Please copy each line from the entries that contains the string "través".

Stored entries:
§
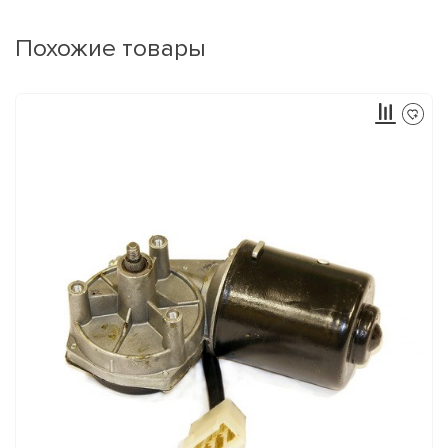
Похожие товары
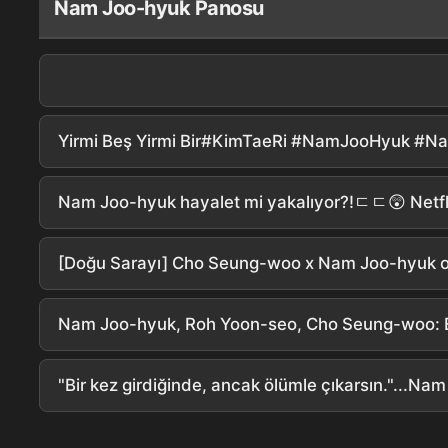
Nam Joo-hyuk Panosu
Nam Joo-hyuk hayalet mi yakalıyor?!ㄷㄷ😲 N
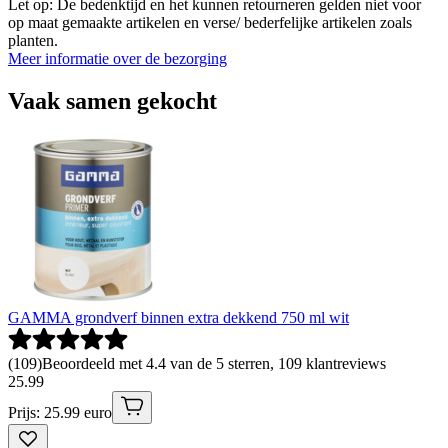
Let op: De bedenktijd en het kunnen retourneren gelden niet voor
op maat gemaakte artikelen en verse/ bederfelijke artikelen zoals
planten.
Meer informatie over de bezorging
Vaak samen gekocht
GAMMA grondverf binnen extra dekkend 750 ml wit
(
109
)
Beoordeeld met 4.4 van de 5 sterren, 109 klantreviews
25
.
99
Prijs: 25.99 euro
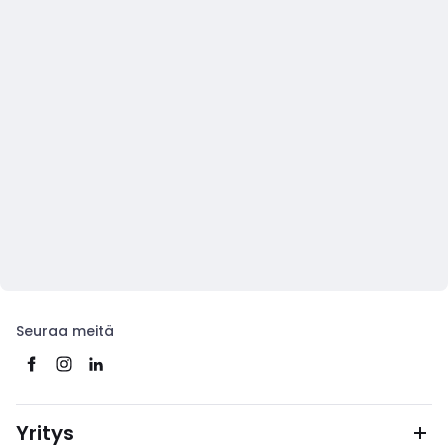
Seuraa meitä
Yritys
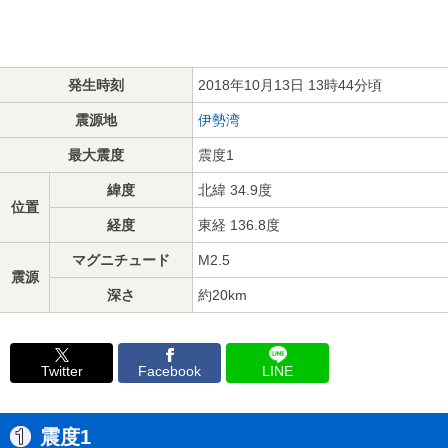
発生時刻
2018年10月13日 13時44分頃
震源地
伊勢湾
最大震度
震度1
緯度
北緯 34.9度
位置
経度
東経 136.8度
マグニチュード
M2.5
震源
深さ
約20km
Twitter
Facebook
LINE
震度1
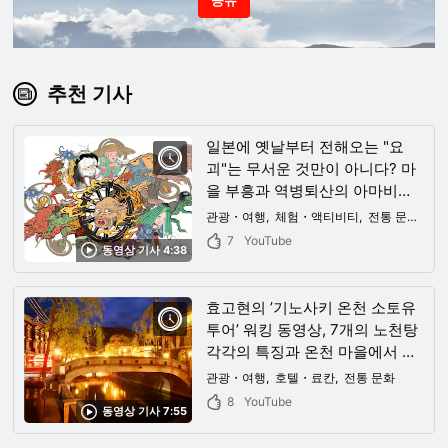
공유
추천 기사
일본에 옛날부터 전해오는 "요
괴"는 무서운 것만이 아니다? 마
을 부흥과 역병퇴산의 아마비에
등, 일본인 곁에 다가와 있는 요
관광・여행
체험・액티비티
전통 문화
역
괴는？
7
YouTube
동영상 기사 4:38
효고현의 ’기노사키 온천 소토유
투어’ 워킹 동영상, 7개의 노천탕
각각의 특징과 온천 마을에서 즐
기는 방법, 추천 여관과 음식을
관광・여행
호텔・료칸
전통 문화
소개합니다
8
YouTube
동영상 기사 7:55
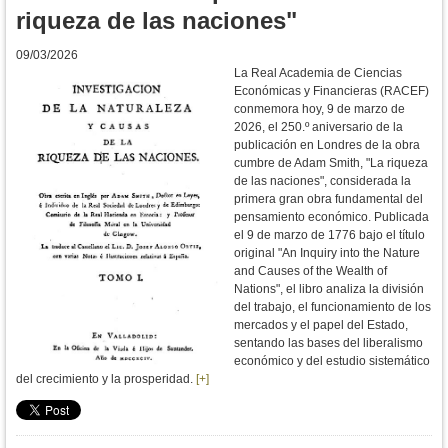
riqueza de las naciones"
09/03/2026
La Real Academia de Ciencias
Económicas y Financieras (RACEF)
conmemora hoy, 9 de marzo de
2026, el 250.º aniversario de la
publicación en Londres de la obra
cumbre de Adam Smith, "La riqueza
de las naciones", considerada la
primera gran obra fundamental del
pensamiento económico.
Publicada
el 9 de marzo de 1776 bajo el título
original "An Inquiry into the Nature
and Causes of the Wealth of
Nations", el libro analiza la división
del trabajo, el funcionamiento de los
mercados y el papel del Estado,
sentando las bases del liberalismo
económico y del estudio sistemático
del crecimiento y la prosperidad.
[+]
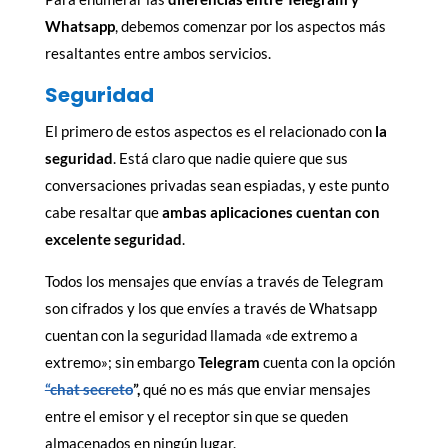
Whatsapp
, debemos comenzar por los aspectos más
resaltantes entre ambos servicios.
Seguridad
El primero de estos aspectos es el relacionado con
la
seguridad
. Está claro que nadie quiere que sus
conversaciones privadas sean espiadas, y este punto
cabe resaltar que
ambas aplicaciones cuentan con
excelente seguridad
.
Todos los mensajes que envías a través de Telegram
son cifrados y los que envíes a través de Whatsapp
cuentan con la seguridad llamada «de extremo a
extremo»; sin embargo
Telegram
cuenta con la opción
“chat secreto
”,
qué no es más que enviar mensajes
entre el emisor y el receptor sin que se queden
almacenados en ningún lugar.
§
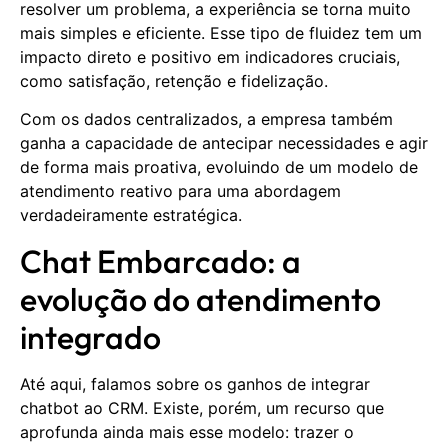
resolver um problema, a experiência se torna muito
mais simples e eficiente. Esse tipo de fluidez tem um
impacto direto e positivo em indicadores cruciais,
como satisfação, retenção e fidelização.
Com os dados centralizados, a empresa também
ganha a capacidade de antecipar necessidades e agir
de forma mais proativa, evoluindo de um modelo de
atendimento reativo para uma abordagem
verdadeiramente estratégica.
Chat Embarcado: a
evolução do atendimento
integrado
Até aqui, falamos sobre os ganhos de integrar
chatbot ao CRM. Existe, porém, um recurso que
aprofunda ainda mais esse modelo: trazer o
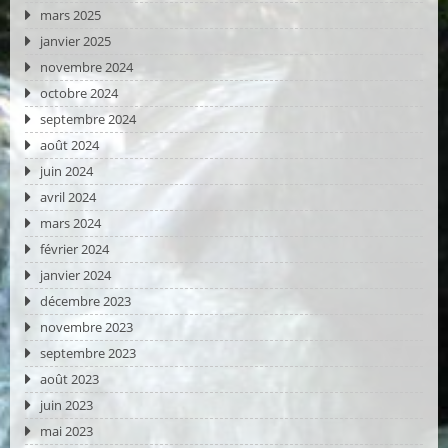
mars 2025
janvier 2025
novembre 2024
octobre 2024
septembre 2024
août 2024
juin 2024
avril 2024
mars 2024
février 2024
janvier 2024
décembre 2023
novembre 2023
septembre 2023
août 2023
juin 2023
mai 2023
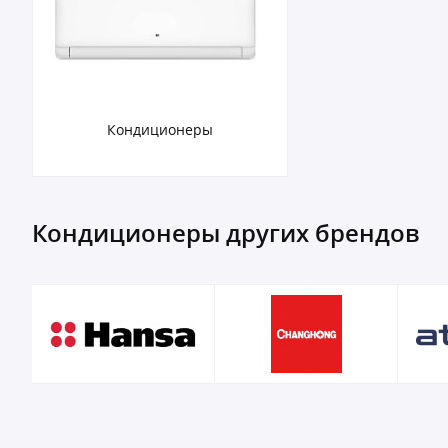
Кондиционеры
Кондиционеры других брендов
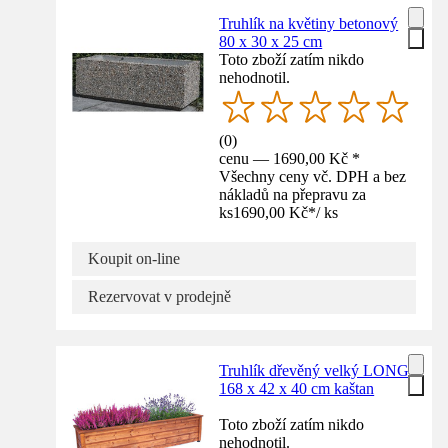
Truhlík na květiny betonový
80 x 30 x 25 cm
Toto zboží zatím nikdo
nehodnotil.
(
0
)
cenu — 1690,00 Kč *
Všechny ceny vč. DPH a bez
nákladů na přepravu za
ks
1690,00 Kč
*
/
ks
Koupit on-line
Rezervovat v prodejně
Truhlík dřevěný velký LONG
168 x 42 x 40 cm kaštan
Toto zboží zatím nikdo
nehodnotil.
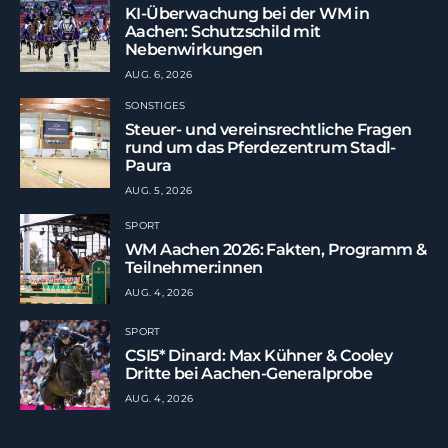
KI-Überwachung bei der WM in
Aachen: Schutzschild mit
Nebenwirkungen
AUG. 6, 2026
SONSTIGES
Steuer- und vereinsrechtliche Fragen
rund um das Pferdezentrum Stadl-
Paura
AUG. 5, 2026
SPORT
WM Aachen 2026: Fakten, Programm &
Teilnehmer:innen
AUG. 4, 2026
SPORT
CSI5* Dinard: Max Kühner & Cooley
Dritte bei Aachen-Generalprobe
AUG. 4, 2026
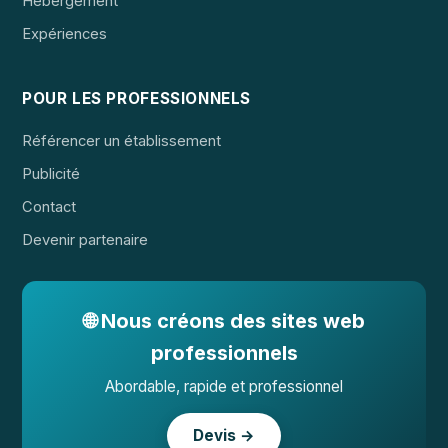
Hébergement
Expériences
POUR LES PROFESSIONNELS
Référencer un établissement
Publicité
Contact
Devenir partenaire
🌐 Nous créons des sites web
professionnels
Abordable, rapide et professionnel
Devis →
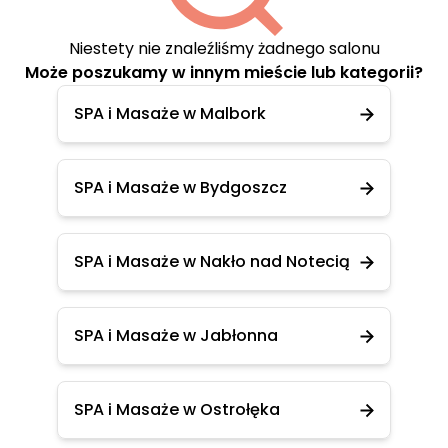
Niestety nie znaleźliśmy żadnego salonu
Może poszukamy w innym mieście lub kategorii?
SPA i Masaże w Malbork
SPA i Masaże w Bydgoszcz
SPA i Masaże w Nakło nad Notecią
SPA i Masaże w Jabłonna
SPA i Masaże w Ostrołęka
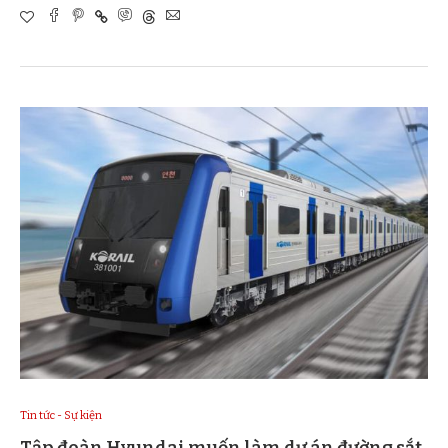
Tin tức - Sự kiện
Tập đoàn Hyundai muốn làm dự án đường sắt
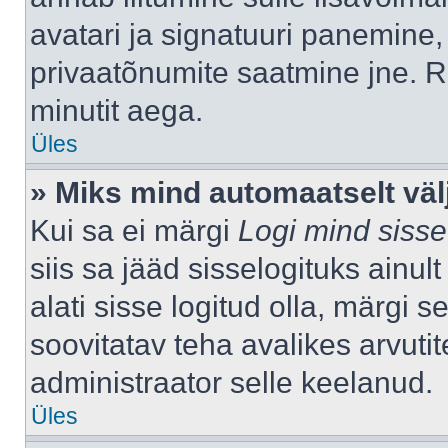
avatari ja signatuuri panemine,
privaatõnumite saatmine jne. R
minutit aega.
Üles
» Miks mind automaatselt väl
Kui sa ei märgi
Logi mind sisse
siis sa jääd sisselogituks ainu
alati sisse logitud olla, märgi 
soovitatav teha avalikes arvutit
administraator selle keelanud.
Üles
§
- **Written answer**:
Todos los mensajes que envías a través de Telegram
son cifrados y los que envíes a través de Whatsapp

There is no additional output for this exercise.